O odontoma complexo é um tumor odontogênico misto, benigno, sendo composto por uma massa desordenada de tecidos dentários duros. O cisto dentígero de desenvolvimento é uma lesão revestida por uma cápsula de tecido epitelial odontogênico, caracterizada por seu envolvimento com dentes irrompidos e pelo acúmulo de líquido em seu interior. A associação entre lesões de origem odontogênica pode ser explicada pelo potencial de diferenciação do tecido epitelial durante a odontogênese. O diagnóstico é estabelecido por critérios clínicos e pela análise radiográfica, associado ao exame anatomopatológico. O presente artigo tem como objetivo apresentar dois relatos de caso de odontoma complexo associado a cisto dentígero, tratados com excisão cirúrgica simples do odontoma e enucleação do cisto dentígero. São discutidos pontos relacionados ao diagnóstico, ao tratamento e à origem de tais lesões.

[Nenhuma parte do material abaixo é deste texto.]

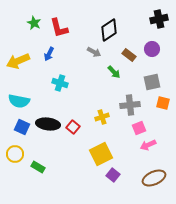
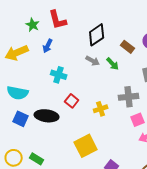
green star: (34, 23) -> (33, 25), moved
black diamond: (109, 30) -> (97, 35), moved
gray arrow: (94, 52) -> (93, 61), moved
red square: (73, 127) -> (72, 101), moved
yellow circle: (15, 154) -> (14, 158), moved
yellow square: (101, 154) -> (86, 146), moved

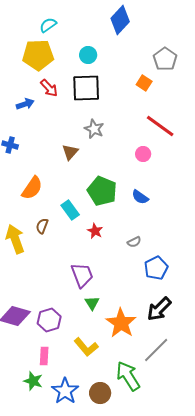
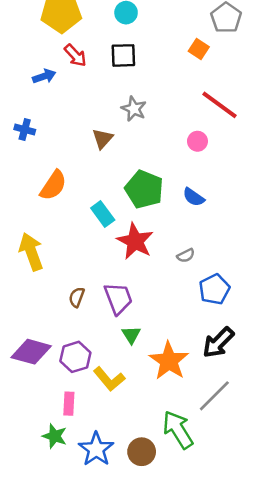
black square: (86, 88) -> (123, 55), size x0.7
brown semicircle: (42, 226) -> (77, 297), moved
red star: (95, 231) -> (135, 241), size x1.8
yellow L-shape: (86, 347) -> (109, 379), moved

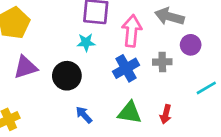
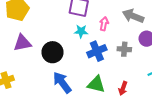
pink arrow: (132, 31) -> (104, 24), size x0.6
cyan star: (86, 42) -> (81, 31), moved
blue arrow: (84, 115) -> (62, 82), size x1.6

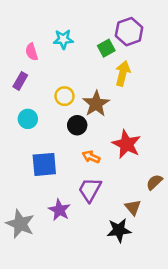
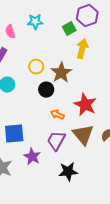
blue square: (44, 164) -> (14, 134), moved
brown triangle: (133, 207) -> (83, 135), moved, size x1.6
black star: (119, 230) -> (68, 172), moved

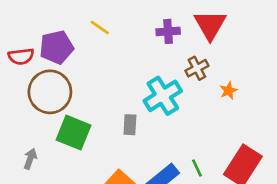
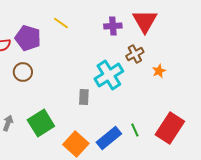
purple pentagon: (56, 47) -> (28, 38), turned 30
brown circle: (50, 92) -> (23, 72), size x0.6
green square: (74, 133) -> (41, 123), moved, turned 36

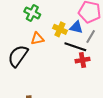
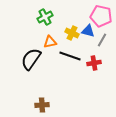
green cross: (32, 13) -> (45, 17), turned 35
black line: (75, 47) -> (70, 56), moved

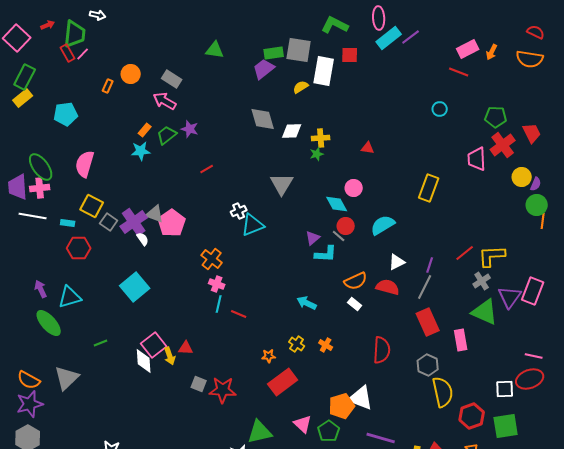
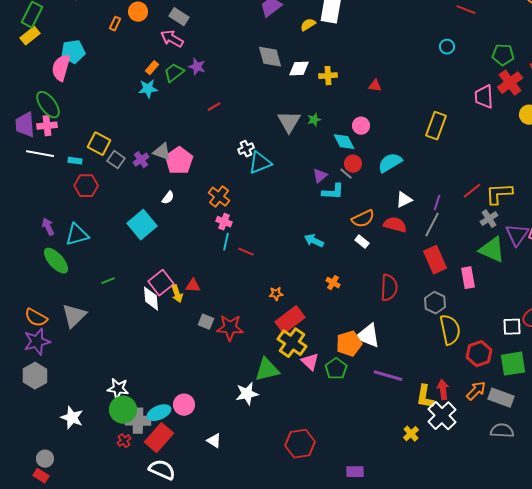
green star: (317, 154) -> (314, 120), moved
pink semicircle: (85, 164) -> (61, 68), moved
purple cross: (134, 222) -> (141, 160), size x0.6
white semicircle: (143, 239) -> (168, 198), moved, turned 72
yellow cross: (297, 344) -> (292, 343), moved, size x1.8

Descritores: Odontoma; Cisto dentígero; Diagnóstico.


ABSTRACT

Complex odontoma is a mixed benign odontogenic tumor, consisting of a disorganized mass of hard dental tissue. The developmental dentigerous cyst is a lesion lined by a capsule of odontogenic epithelial tissue, characterized by its involvement with an unerupted tooth and the accumulation of fluid within it. The association between lesions of odontogenic origin can be explained by the differentiation potential of epithelial tissue during odontogenesis. The diagnosis is established by clinical and radiographic analysis in association with the anatomopathological examination. The aim of this paper is to present two case reports of complex odontoma associated with a dentigerous cyst treated with the surgical excision of the odontoma and enucleation of the dentigerous cyst. Topics related to the diagnosis, treatment and origin of such lesions are discussed.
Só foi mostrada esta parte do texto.